Thinking like a mountain

Posted by Sara King BSc (Hons) MCIEEM on 27/09/2019

 

Sara King, the Ecosulis Biodiversity Assessment Specialist, recently attended the Scotland Big Picture Rewilding Conference. She was inspired by what she heard and saw.

 

The phrase "thinking like a mountain" was coined by American writer and philosopher Aldo Leopold - it encourages us to take a holistic view of entire ecosystems and their interconnectedness.

It is also a concept that has been adopted by Scotland: The Big Picture - a team of media professionals creating high-impact, inspirational communications to articulate and amplify the case for a wilder Scotland - to encourage rewilding and large-scale habitat restoration. Ecosulis recently sponsored the Scotland Big Picture Rewilding conference, an inspirational event that brought together 400 enthusiastic participants to drive rewilding forwards in Scotland and the rest of the UK.
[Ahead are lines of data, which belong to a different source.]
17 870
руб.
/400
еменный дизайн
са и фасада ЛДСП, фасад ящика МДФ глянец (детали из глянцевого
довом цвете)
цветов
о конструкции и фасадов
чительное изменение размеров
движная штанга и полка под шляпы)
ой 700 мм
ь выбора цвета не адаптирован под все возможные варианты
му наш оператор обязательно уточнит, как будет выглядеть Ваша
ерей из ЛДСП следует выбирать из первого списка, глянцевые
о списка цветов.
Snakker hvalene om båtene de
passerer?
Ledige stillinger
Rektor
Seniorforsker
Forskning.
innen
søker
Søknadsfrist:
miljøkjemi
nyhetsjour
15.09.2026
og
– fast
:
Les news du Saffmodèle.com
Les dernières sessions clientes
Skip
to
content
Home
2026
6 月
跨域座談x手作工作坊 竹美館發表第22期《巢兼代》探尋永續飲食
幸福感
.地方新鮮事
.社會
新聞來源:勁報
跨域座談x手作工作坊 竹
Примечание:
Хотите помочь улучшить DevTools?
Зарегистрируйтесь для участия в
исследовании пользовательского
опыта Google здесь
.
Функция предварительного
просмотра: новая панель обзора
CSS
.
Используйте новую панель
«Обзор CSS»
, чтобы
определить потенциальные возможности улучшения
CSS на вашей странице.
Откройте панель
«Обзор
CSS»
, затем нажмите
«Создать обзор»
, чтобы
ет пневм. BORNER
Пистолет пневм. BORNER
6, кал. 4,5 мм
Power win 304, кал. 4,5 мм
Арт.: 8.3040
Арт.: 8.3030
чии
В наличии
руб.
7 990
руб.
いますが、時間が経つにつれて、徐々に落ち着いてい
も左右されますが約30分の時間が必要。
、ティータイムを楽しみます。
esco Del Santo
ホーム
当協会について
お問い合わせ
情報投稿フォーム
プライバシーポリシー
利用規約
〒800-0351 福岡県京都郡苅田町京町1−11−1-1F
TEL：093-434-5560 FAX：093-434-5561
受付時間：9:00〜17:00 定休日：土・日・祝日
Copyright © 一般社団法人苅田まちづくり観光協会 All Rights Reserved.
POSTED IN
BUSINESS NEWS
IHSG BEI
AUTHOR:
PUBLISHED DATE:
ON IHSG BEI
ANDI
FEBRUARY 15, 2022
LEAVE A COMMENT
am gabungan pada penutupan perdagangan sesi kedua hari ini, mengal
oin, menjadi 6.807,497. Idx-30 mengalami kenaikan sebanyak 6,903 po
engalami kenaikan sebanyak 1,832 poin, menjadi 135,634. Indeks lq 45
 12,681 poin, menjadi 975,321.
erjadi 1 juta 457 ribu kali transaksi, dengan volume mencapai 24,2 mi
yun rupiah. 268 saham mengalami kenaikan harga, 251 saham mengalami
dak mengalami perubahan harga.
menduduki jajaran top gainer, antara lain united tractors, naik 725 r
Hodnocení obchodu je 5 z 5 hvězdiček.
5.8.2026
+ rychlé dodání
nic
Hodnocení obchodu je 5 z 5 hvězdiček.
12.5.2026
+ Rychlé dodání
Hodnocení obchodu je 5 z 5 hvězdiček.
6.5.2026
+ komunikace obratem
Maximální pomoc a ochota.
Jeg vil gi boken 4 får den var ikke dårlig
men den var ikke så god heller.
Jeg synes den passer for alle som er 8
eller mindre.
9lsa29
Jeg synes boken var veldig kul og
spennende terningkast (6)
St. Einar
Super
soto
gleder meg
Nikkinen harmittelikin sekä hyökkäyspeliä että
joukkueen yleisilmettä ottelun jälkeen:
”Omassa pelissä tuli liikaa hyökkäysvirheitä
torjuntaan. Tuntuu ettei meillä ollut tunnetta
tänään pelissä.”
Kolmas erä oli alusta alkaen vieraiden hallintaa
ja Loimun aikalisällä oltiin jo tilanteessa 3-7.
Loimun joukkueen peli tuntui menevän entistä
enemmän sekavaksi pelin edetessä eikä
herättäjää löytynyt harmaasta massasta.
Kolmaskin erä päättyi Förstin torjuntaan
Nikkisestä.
The conference began with an admission of failure; that despite the best of intentions, conservation has failed within the UK, and that as a result we are now seeing massive declines in species and habitats. But the presence of 400 delegates in the room (and an excessive demand for tickets) from a variety of backgrounds generated optimism that now was the moment for change. The rewilding concept has already inspired many to act, both within the conservation industry and without, leading to stories of change and the recovery of biodiversity. Presentations were delivered from groups working on rewilding projects in Scotland and continental Europe focused on both terrestrial and marine habitats.

Enterprise and business were also central to the event. Lynbreck Croft provided an exciting presentation on their approach to nature-friendly farming. They have successfully built a crofting enterprise in the Cairngorms National Park in the Highlands of Scotland. Producing high quality food, their farming techniques also deliver healthy, biodiversity-rich habitats. These techniques include tree planting, natural grazing using low densities of Highland cows, pigs and hens, and the encouragement of large areas of species-rich meadow.

The Scottish Rewilding Alliance was also launched - a collaboration between like-minded organisations who share a mission to rewild Scotland. This new collaboration will work to ensure that conservation efforts can "think like a mountain" and focus on the whole Scottish ecosystem, acting cross far larger areas than any one organisation could manage. This is a positive new approach to conservation, aiming to pool resources and improve the effectiveness of work being undertaken now and in the future.

One of my personal event highlights was the panel session, which comprised four young people from different backgrounds. Identified as the future of conservation, they were given a platform to voice their thougts on rewilding and the future of nature conservation. Many of their comments reinforced the feeling that now is the time for change, and that rewilding is an exciting way to restore broken ecological processes at scale (with ambitions that should include the reintroduction of such icoic species as wolves and lynx!). They also raised the critical point that rewilding discussions must be open and inclusive, incorporating landowners and land managers.

 

Overall, most projects were focusing on a positive approach to rewilding, from both nature friendly farmers and conservation groups. One case study project presented at the event proposed the use of rewarding the presence of species in America. This involves paying neighbouring farmers who sign up to the scheme for every key animal photo captured on a camera trap. For example, money was paid to adjacent landowners for the presence of bears, wolves and cougars on their land.

The day was crammed with positive and inspirational rewilding stories from the UK and across the world. It was very difficult not to leave the conference feeling as though rewilding can be achieved at scale, and that maybe one day we will not only see our habitats and wild nature thriving again in the UK, but that we might also hear the howl of wolves or catch sight of a lynx on the prowl in our forests.

"The Big Picture Conference wouldn’t have taken place just a few years ago, but as a society we are waking up to the fact that we are all bound together in an intricate web of life that ties us to every other living creature on the planet. Rewilding is part of that awakening and contrary to popular perception, it’s not about the return of large, scary carnivores and farmers being evicted from their land; it is an opportunity for nature and people to forge a new relationship that benefits both. We’re delighted that the conference helped reinforce that message to such a wide audience spanning many different interest groups."